What resulted from this process was purple plastic dust everywhere – essentially microplastics, which can end up in the water streams if I wasn’t careful. So, as I was sweeping up everything, it suddenly occurred to me that I could melt this dust down again and so I did.
This time, I used silicon moulds that just arrived from the US. The dust fit in there easily, but I quickly realised that there were other things in that mix too like saw dust from wood shavings and various leaves and twigs. I expected that my melting process would burn them, and I wasn’t wrong. The fumes were horrible!
After that lesson, I finally created some space on my balcony to attempt it again outside, and despite the extra particles in the plastic it worked really well. The small shapes held their form even while shrinking per usual, and I could easily get them out of the mould.

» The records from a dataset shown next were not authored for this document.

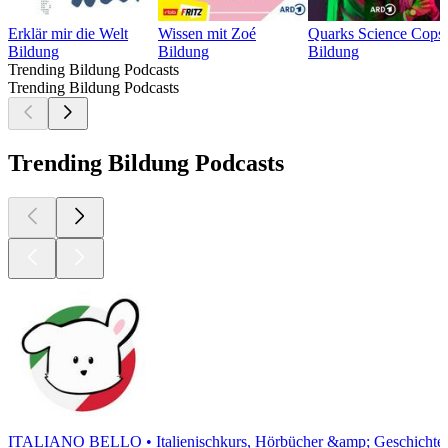
Erklär mir die Welt
Wissen mit Zoé
Quarks Science Cops
Bildung
Bildung
Bildung
Trending Bildung Podcasts
Trending Bildung Podcasts
Trending Bildung Podcasts
ITALIANO BELLO • Italienischkurs, Hörbücher &amp; Geschichte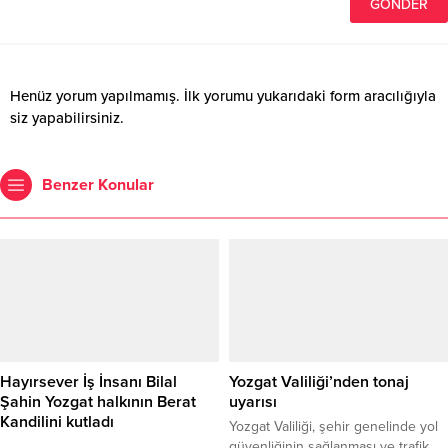
Henüz yorum yapılmamış. İlk yorumu yukarıdaki form aracılığıyla
siz yapabilirsiniz.
Benzer Konular
Hayırsever İş İnsanı Bilal
Yozgat Valiliği’nden tonaj
Şahin Yozgat halkının Berat
uyarısı
Kandilini kutladı
Yozgat Valiliği, şehir genelinde yol
güvenliğinin sağlanması ve trafik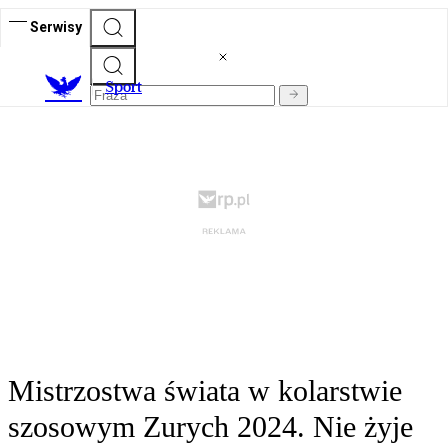
Serwisy
S
port
Mistrzostwa świata w kolarstwie
szosowym Zurych 2024. Nie żyje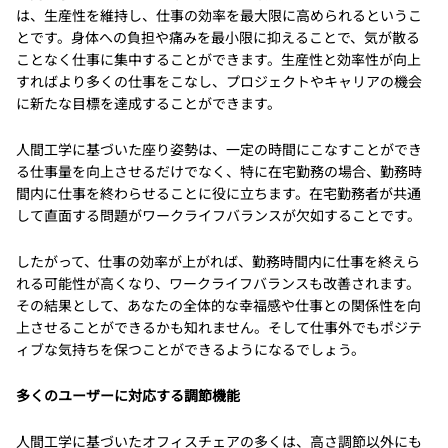
は、生産性を維持し、仕事の効率を最大限に高められるというこ
とです。身体への負担や痛みを最小限に抑えることで、気が散る
ことなく仕事に集中することができます。生産性と効率性が向上
すればより多くの仕事をこなし、プロジェクトやキャリアの機会
に新たな目標を達成することができます。
人間工学に基づいた座り姿勢は、一定の時間にこなすことができ
る仕事量を向上させるだけでなく、特に在宅勤務の場合、勤務時
間内に仕事を終わらせることに役に立ちます。在宅勤務者が共通
して直面する問題がワークライフバランスが欠如することです。
したがって、仕事の効率が上がれば、勤務時間内に仕事を終えら
れる可能性が高くなり、ワークライフバランスも改善されます。
その結果として、あなたの全体的な幸福感や仕事との関係性を向
上させることができるかも知れません。そして仕事外でもポジテ
ィブな気持ちを保つことができるようになるでしょう。
多くのユーザーに対応する調節機能
人間工学に基づいたオフィスチェアの多くは、高さ調節以外にも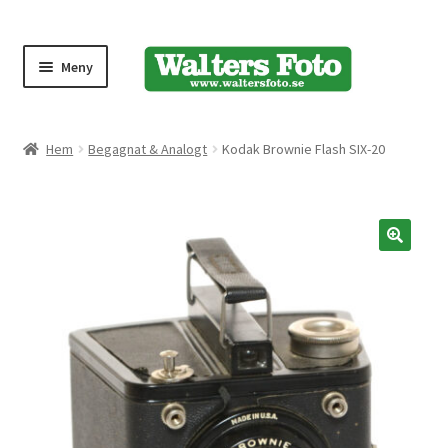
Meny
Produktmeny
Hem
Begagnat & Analogt
Kodak Brownie Flash SIX-20
Expand
Kameror
underm
Bärremmar
🔍
Blixtar
Fjärrkontroller
Stativ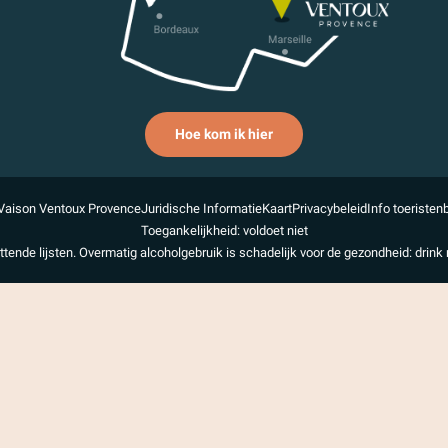
Hoe kom ik hier
Vaison Ventoux Provence
Juridische Informatie
Kaart
Privacybeleid
Info toeristen
Toegankelijkheid: voldoet niet
uttende lijsten. Overmatig alcoholgebruik is schadelijk voor de gezondheid: drink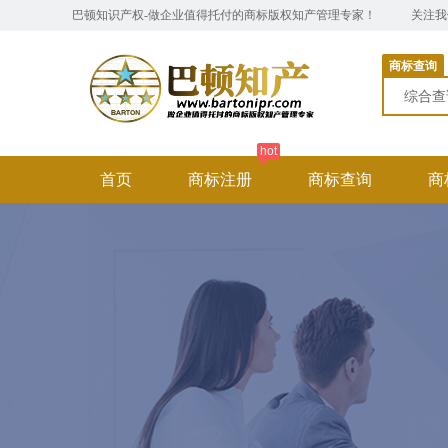
巴顿知识产权-做企业值得托付的商标版权知产管理专家！
关注
商标查询
综合
hot
首页
商标注册
商标查询
商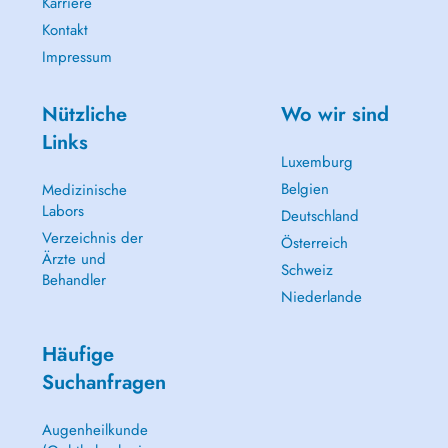
Karriere
Kontakt
Impressum
Nützliche
Wo wir sind
Links
Luxemburg
Belgien
Medizinische
Labors
Deutschland
Verzeichnis der
Österreich
Ärzte und
Schweiz
Behandler
Niederlande
Häufige
Suchanfragen
Augenheilkunde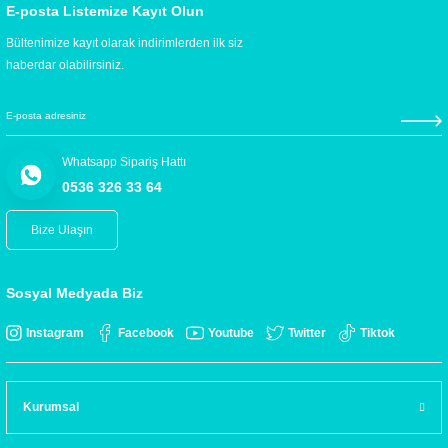
E-posta Listemize Kayıt Olun
Bültenimize kayıt olarak indirimlerden ilk siz
haberdar olabilirsiniz.
Whatsapp Sipariş Hattı
0536 326 33 64
Bize Ulaşın
Sosyal Medyada Biz
Instagram
Facebook
Youtube
Twitter
Tiktok
Kurumsal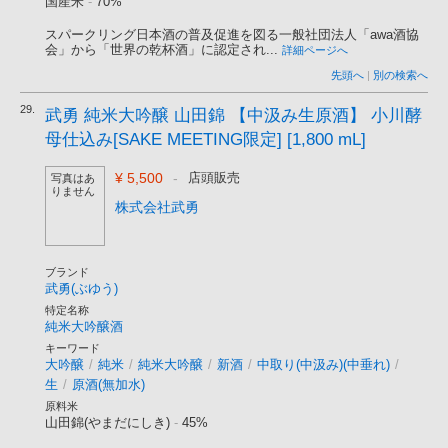
国産米
-
70%
スパークリング日本酒の普及促進を図る一般社団法人「awa酒協
会」から「世界の乾杯酒」に認定され...
詳細ページへ
先頭へ
|
別の検索へ
29.
武勇 純米大吟醸 山田錦 【中汲み生原酒】 小川酵
母仕込み[SAKE MEETING限定] [1,800 mL]
¥ 5,500
-
店頭販売
写真はあ
りません
株式会社武勇
ブランド
武勇(ぶゆう)
特定名称
純米大吟醸酒
キーワード
大吟醸
/
純米
/
純米大吟醸
/
新酒
/
中取り(中汲み)(中垂れ)
/
生
/
原酒(無加水)
原料米
山田錦(やまだにしき)
-
45%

There were still quite a few bubbles in the final letters as I didn’t want to risk melting the silicon mould by accident again, but I think it actually gives the shapes some character.
So, overall I was happy with the results of this experiment with microplastics, and I feel really close to creating something that I wouldn’t mind sharing soon with friends.
Following on the back of Experiment #1 and #2, this next Plastic Experiment #3 is designed to see if I can remove the plastic air bubbles by blasting the melted plastic with a heat gun afterwards. This idea was given to me by a friend who used this technique with something else.
The results were encouraging for the small silicon mould that I used. Unfortunately, I also accidentally melted the mould in this process too. The difference is very obvious in the green sections below.
Unfortunately, it didn’t work as well for a larger piece that I tried to make in a baking tin.
This muffin size piece of plastic weighs about 2k and is made from nearly 100 bottlecaps. As I can see once again, the larger the piece, the harder to control the plastic air bubbles – especially on the top without pressure. Unfortunately the form was also slightly disformed just like my previous square silicon mould test – a product of HDPE’s features when it cools down.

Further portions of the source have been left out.